Rabbit R1 source code [part 1]
Perception of Rabbit R1 and Humane Pin
- Many see Rabbit R1 (and Humane Pin) as hype-driven or “cash grab” products rushed into market before iOS/Android integrate similar AI features.
- Others argue Humane at least had years of serious hardware R&D and only pivoted to LLMs when they became unavoidable, calling “cash grab” unfair but admitting execution is poor and vision unclear.
Demo Authenticity and “Scam vs MVP”
- The Rabbit keynote is heavily criticized as misleading: “live” demos (e.g., trip booking, candidate filtering) appear staged and in at least one case visibly fail on screen.
- Some note that big tech frequently fakes or tightly scripts demos; the debate is whether Rabbit crossed into deception.
- A common view: if a shipped product behaves far below the demo with no clear disclaimer, it’s closer to a scam than an MVP.
Source Code Leak and “Large Action Model”
- Leaked code (via zip archives on file hosts, then briefly mirrored on GitHub) appears to show a Node.js backend orchestrating Playwright-controlled browsers/VMs.
- Critics claim this disproves marketing around a “Large Action Model” and shows it is “just Playwright scripts.”
- Others counter that an LLM-based decision layer could still exist elsewhere; the leak seems to cover only browser “minions,” not the core model.
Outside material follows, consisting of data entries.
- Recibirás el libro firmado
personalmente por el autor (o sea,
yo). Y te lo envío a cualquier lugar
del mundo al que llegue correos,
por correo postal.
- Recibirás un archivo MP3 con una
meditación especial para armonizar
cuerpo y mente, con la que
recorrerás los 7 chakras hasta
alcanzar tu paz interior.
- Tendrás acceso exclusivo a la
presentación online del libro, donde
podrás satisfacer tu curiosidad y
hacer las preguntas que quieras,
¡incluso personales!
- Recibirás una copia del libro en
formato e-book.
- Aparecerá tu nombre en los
Even Rabbit’s CTO (via Discord screenshot) claims LAM “lives elsewhere.”
- No clear consensus: the leak exposes infrastructure, but whether the “LAM” is fundamentally novel remains unclear.
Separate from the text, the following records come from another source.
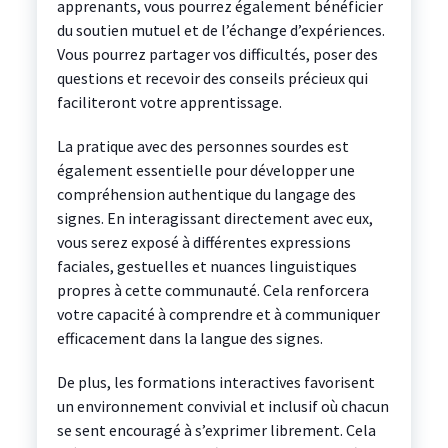
apprenants, vous pourrez également bénéficier
du soutien mutuel et de l’échange d’expériences.
Vous pourrez partager vos difficultés, poser des
questions et recevoir des conseils précieux qui
faciliteront votre apprentissage.
La pratique avec des personnes sourdes est
également essentielle pour développer une
compréhension authentique du langage des
signes. En interagissant directement avec eux,
vous serez exposé à différentes expressions
faciales, gestuelles et nuances linguistiques
propres à cette communauté. Cela renforcera
votre capacité à comprendre et à communiquer
efficacement dans la langue des signes.
De plus, les formations interactives favorisent
un environnement convivial et inclusif où chacun
se sent encouragé à s’exprimer librement. Cela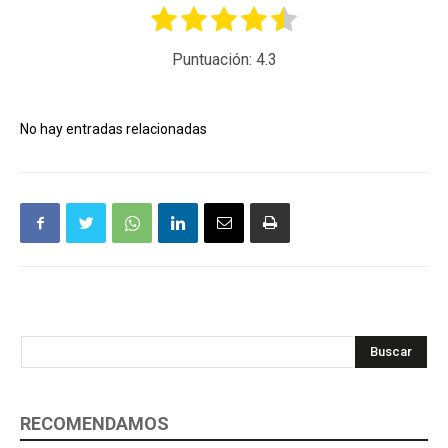
Puntuación:
4.3
No hay entradas relacionadas
Buscar
RECOMENDAMOS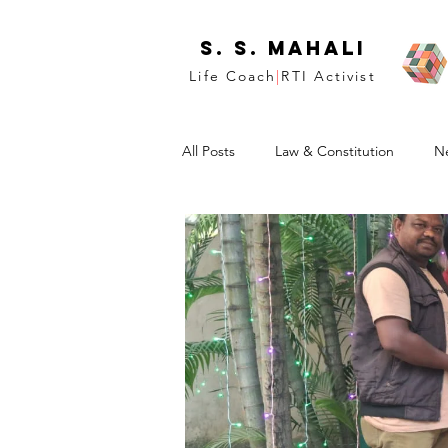
S. S. Mahali
Life Coach
|
RTI Activist
All Posts
Law & Constitution
N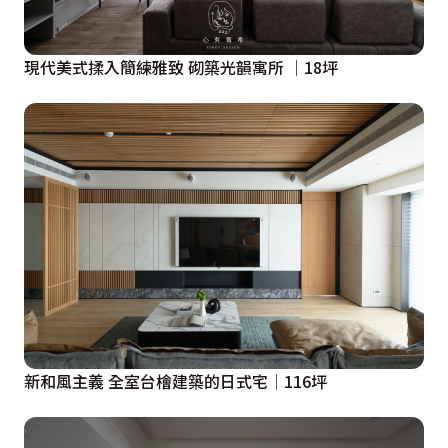
現代美式揉入簡練雅致 砌築光韻寓所 │18坪
新和風主義 全室台檜建築的日式宅│116坪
Security, Credentials, and Distribution Concerns
- Serious concern about Rabbit’s approach of logging into third-party sites on users’ behalf (Midjourney, Spotify, etc.), potentially via session hijacking rather than APIs/OAuth.
- Some compare this to normal trust in platforms (Android/iOS, OAuth, password managers); others distinguish between app sandboxing vs typing raw credentials into an opaque remote automation system.
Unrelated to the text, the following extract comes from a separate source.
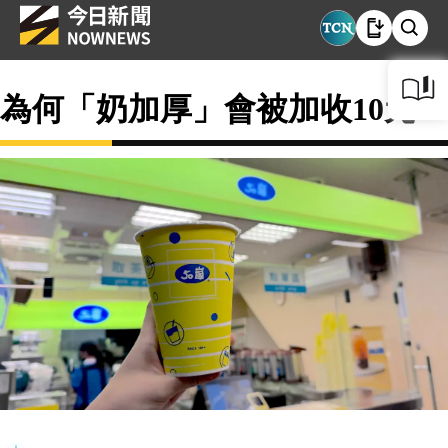
為何「奶加厚」會被加收10元？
- Secondary debate about distributing leaked source as zips: some worry about normalizing risky download behavior and malware; others consider archives standard and useful for hashing and mirroring.
Platform Lock-In and Assistants
- Several argue that meaningful AI assistants are blocked by mobile OS lock-in: third parties lack APIs to send texts, place calls, control apps, etc.
- Some call for antitrust action on private APIs and insist users should be able to swap the “agent” on their device.
- Others note Apple’s existing SiriKit but say Siri’s recognition and UX lag behind newer systems (e.g., Whisper-like performance).
Form Factor, Use Cases, and Alternatives
- Many think the R1’s core “assistant” functionality belongs on phones, watches, or earbuds, not a new dedicated gadget you must carry in addition.
- There’s extensive skepticism that voice-first devices will replace screens for complex tasks (flights, restaurant search), though some envision a future of unobtrusive voice-driven wearables and AR glasses.
- A subset of commenters bought or would buy R1 mainly as a hackable Mediatek-based toy; they wish Rabbit/Humane would embrace openness and self-hosted backends.
- Open-source or alternative projects (OpenAdapt, openinterpreter, hackable glasses, etc.) are cited as more interesting paths for experimentation.
Teenage Engineering and Hardware Design
- Rabbit’s industrial design is widely praised, and Teenage Engineering’s role is dissected.
- Some argue TE risks reputational damage by associating with hype products; others think it’s just contract design work and their niche audience won’t care.
- This spills into a tangential but heated debate over TE’s pricing, build quality, and alternatives in the music hardware world.